# St peters ruby red ale



## wereprawn (15/6/14)

Been looking for an AG recipe for with no success. Anyone made a decent clone that they would care to share the recipe for? One of my favorite beers but at $8 a 500 ml bottle, it's way to expensive to buy many for my limited beer budget.


----------



## dicko (15/6/14)

Mate you could have a read through this topic http://aussiehomebrewer.com/topic/57823-st-peters-ruby-red-ale-kit-or-extract-ideas/
And maybe with some conversion from extract you could come up with a starter recipe and then tweak it from there.


----------



## wereprawn (15/6/14)

Thanks dicko. I'll try fourstars red ale , as suggested in the link , and tweak. Bloody elusive recipe for such a nice beer.

Cheers.


----------



## NealK (15/6/14)

If you know anyone going to the U.K you could ask them to pick up one of these for you
http://www.brewuk.co.uk/store/beerkits/st-peters/st-peters-ruby-red-3-0kg.html


----------



## Dualhead (18/6/14)

Let us know how you go, recently discovered this treat and planning on trying to emulate it soon too


----------



## Ducatiboy stu (18/6/14)

Search Pillar of Red ale.

Start with that basic grain bill to give the colour and change the hop bill to suit what your looking for


----------



## wereprawn (8/8/14)

Okay. Went with Stu's Pillar of Red, contrary to what i said earlier. Bloody top drop. Been on tap for 3 days now. Will need quite a bit of tweaking to emulate a SPRRA though. At least i have somewhere to start and an excellent beer on tap. Thanks Stu. Will report back on future attempts for those wanting to clone the Ruby Red.

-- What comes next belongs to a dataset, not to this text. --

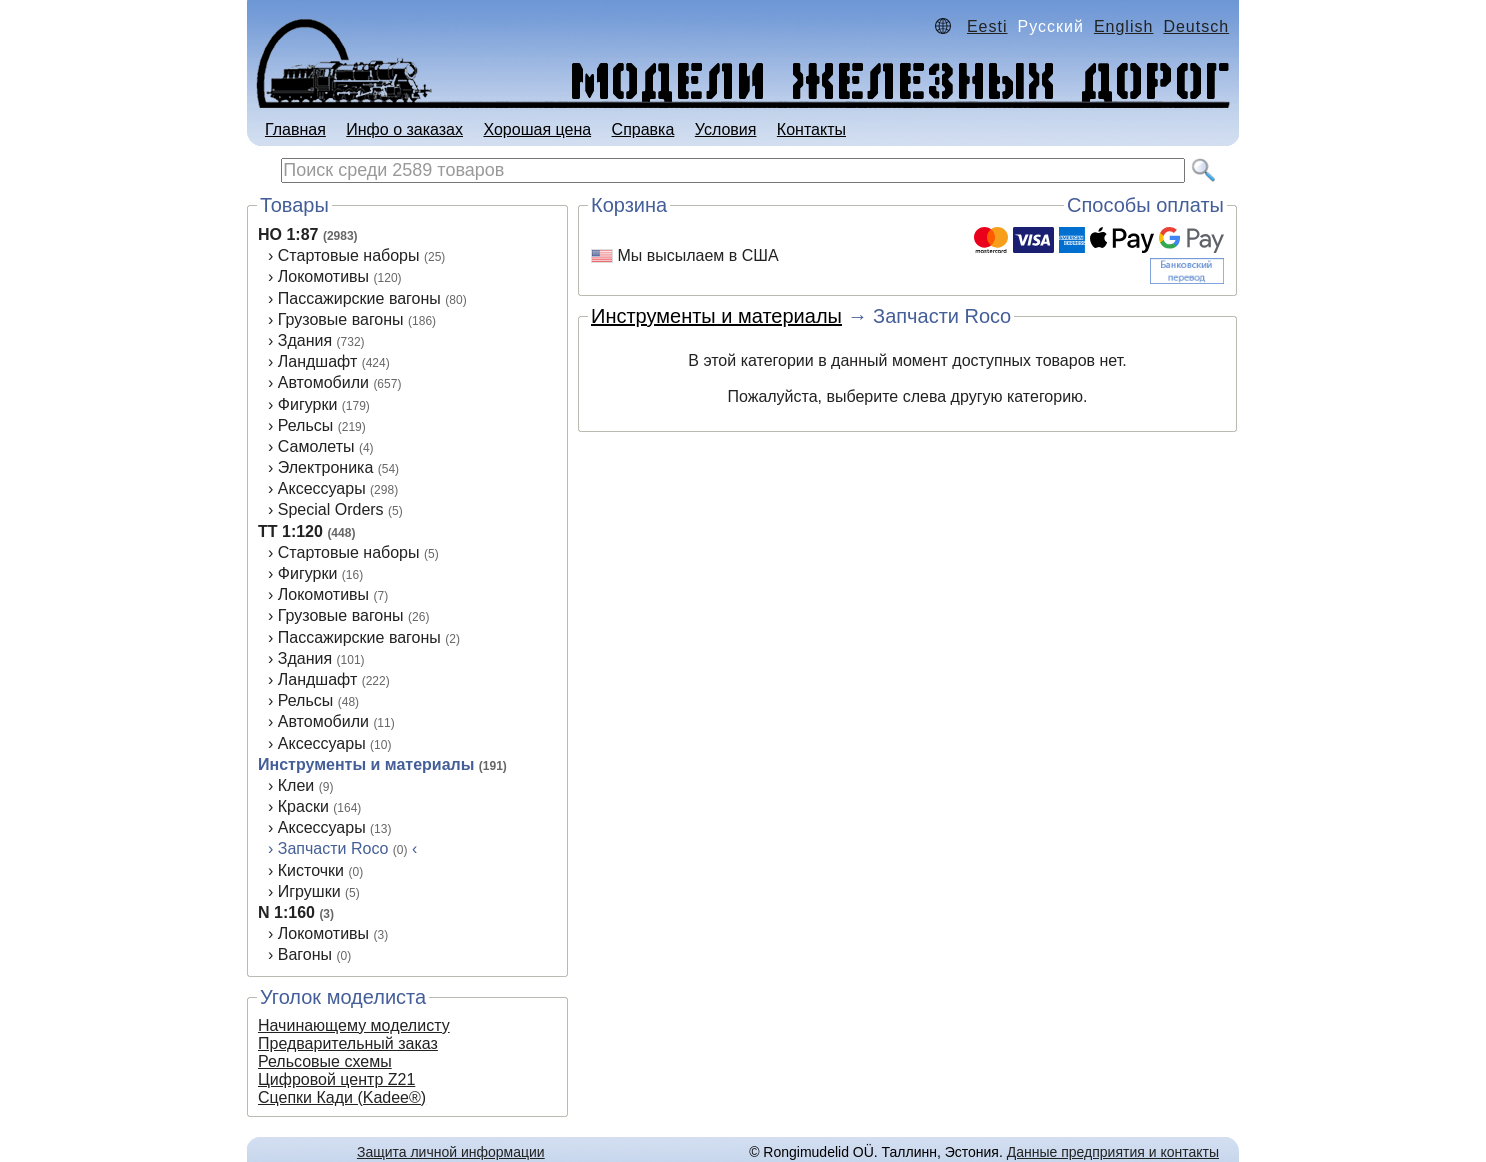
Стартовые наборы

Oh and should say i followed Stu,s recipe to the letter except i used M-07 British Ale.

Edit- Did not turn out red. Have a hunch it may have something to do with my water chemistry. Just got a water analysis copy from the council so will look into it.

Cheers.


----------



## Dips Me Lid (11/8/14)

I think I remember reading somewhere that the Ruby Red used Cascade and EKG hops, not 100% sure but it's a great beer that I'd like to try and clone myself. I might have to start doing some research, gives me an excuse to buy some anyway.


----------



## bconnery (11/8/14)

I had a look over on Jim's homebrew forum in the UK and found this.Not sure of source or accuracy but I suspect it is from one of the books floating around on UK beers.
Obviously gives you a fair scope on the Crystal but I think using something like CaraRed or Caraaroma would go well. Or you could mix it up between those and some dark crystal. 
St. Peters Ruby Red Ale
St. Peters Brewery - Bungay, Suffolk, UK
Category: Bitter
ABV: 4.3%
IBU: ≈22
Grainbill: 92.5% Pale, 5% Crystal Malt, 2.5% Chocolate Malt
Bittering Hops: Challenger (90 min)
Aroma Hops: Styrian/Savinjski Goldings, Cascade


----------



## wereprawn (18/4/17)

Reviving this thread to see if anyone's come close to a clone in recent times. Had a few more attempts in the last couple of years but just can't seem to get close.


----------